The problem:
Copy out exactly the stretch of the listing below that begins at the line containing "ahora ya sí un regalo para todo el mundo." and ends at the line containing "Sadettin Saran, Fenerbahçe", and copy nothing outside it.

Data for this task section start

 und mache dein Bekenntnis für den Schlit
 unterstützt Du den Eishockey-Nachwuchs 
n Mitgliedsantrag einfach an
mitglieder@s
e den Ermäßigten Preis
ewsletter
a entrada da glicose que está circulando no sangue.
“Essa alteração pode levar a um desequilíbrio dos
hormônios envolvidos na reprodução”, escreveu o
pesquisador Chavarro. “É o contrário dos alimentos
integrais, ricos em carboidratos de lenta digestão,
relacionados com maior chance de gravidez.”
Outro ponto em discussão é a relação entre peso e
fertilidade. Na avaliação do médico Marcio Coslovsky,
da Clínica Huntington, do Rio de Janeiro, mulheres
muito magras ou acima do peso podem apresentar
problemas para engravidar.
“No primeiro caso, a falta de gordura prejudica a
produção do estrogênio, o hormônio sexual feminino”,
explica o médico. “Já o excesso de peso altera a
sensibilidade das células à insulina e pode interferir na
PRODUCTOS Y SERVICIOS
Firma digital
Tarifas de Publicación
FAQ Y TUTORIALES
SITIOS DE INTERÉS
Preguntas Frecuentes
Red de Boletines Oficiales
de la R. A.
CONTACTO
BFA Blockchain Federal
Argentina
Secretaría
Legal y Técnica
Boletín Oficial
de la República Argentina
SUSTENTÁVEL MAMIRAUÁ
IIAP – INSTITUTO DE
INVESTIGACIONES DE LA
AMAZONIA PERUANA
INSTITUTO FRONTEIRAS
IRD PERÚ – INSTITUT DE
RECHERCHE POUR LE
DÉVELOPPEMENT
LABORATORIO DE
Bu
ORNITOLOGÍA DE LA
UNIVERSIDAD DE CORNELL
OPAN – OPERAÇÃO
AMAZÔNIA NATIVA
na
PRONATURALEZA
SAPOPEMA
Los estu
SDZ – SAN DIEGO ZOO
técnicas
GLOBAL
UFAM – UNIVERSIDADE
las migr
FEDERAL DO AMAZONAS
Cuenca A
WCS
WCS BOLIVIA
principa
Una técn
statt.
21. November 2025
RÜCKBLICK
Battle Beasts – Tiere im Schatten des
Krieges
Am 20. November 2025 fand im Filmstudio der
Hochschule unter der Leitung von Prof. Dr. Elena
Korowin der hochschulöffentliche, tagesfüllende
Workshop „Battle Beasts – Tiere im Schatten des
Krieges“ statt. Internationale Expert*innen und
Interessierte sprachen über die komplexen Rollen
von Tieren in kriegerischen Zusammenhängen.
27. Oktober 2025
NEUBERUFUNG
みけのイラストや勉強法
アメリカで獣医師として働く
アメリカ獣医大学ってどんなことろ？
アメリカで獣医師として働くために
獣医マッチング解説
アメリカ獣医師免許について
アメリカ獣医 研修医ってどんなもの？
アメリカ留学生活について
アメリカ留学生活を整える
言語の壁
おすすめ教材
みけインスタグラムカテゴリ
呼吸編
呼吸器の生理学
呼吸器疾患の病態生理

Data for this task section end
Data for this task section start

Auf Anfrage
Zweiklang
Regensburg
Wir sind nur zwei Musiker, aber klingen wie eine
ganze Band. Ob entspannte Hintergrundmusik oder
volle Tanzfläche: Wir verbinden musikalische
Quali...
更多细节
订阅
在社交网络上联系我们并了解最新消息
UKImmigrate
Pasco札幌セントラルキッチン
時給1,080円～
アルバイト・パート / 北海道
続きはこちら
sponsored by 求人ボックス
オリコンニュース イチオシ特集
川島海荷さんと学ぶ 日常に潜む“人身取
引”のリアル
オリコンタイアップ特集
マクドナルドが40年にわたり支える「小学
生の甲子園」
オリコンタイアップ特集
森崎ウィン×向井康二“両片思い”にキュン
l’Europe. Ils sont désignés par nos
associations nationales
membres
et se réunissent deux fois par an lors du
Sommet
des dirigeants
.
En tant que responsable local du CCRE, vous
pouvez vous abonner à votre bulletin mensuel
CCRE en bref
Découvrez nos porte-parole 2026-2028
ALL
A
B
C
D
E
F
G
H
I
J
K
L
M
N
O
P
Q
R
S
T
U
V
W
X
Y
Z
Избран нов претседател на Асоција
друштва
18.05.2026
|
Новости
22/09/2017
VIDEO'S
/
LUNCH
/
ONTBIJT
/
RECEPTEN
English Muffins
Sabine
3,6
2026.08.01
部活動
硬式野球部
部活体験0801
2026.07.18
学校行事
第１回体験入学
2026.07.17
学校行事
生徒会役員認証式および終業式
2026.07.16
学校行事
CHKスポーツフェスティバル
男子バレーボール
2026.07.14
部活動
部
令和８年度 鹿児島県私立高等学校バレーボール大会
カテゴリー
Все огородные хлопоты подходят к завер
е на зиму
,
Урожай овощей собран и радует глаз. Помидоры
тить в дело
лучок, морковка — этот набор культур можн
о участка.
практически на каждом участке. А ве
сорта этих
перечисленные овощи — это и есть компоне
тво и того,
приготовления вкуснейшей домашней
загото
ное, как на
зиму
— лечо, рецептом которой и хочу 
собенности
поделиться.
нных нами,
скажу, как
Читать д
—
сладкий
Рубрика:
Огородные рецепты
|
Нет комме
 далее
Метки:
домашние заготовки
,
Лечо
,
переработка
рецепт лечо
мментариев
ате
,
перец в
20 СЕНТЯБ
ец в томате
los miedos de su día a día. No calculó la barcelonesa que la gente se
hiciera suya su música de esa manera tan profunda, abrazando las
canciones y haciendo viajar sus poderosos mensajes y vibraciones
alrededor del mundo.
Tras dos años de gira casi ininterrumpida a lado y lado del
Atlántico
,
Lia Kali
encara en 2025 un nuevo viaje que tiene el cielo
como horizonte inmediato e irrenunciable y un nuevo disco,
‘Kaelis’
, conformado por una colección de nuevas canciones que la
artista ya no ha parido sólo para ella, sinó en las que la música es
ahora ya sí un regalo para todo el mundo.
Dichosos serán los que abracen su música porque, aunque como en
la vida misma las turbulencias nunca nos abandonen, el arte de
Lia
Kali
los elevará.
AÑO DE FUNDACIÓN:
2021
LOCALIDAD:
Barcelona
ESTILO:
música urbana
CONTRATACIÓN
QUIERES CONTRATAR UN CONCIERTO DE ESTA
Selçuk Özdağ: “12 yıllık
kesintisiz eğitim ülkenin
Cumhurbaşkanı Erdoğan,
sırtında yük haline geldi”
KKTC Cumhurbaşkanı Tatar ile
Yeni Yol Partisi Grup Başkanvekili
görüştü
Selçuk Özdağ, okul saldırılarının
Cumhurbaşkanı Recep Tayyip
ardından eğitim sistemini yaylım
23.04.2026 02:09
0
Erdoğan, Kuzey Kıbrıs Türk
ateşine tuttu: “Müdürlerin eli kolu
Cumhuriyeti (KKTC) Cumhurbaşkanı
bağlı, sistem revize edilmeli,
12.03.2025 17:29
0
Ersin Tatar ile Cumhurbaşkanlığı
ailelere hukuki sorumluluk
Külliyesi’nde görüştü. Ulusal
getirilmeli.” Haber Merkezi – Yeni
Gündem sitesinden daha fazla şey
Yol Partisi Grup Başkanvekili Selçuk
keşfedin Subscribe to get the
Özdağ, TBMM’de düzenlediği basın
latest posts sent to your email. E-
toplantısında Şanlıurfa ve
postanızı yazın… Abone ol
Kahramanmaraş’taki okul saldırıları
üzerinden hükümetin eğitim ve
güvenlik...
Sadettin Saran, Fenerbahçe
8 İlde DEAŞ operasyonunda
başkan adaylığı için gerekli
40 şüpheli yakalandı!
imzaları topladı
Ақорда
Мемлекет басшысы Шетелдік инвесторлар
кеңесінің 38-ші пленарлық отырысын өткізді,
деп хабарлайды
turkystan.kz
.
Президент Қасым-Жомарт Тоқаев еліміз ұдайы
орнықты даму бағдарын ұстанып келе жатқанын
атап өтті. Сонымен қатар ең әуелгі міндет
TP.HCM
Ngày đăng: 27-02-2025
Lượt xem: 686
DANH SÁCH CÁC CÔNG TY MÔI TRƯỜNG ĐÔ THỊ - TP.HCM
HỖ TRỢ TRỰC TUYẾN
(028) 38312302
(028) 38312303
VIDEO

Data for this task section end

Output:
ahora ya sí un regalo para todo el mundo.
Dichosos serán los que abracen su música porque, aunque como en
la vida misma las turbulencias nunca nos abandonen, el arte de
Lia
Kali
los elevará.
AÑO DE FUNDACIÓN:
2021
LOCALIDAD:
Barcelona
ESTILO:
música urbana
CONTRATACIÓN
QUIERES CONTRATAR UN CONCIERTO DE ESTA
Selçuk Özdağ: “12 yıllık
kesintisiz eğitim ülkenin
Cumhurbaşkanı Erdoğan,
sırtında yük haline geldi”
KKTC Cumhurbaşkanı Tatar ile
Yeni Yol Partisi Grup Başkanvekili
görüştü
Selçuk Özdağ, okul saldırılarının
Cumhurbaşkanı Recep Tayyip
ardından eğitim sistemini yaylım
23.04.2026 02:09
0
Erdoğan, Kuzey Kıbrıs Türk
ateşine tuttu: “Müdürlerin eli kolu
Cumhuriyeti (KKTC) Cumhurbaşkanı
bağlı, sistem revize edilmeli,
12.03.2025 17:29
0
Ersin Tatar ile Cumhurbaşkanlığı
ailelere hukuki sorumluluk
Külliyesi’nde görüştü. Ulusal
getirilmeli.” Haber Merkezi – Yeni
Gündem sitesinden daha fazla şey
Yol Partisi Grup Başkanvekili Selçuk
keşfedin Subscribe to get the
Özdağ, TBMM’de düzenlediği basın
latest posts sent to your email. E-
toplantısında Şanlıurfa ve
postanızı yazın… Abone ol
Kahramanmaraş’taki okul saldırıları
üzerinden hükümetin eğitim ve
güvenlik...
Sadettin Saran, Fenerbahçe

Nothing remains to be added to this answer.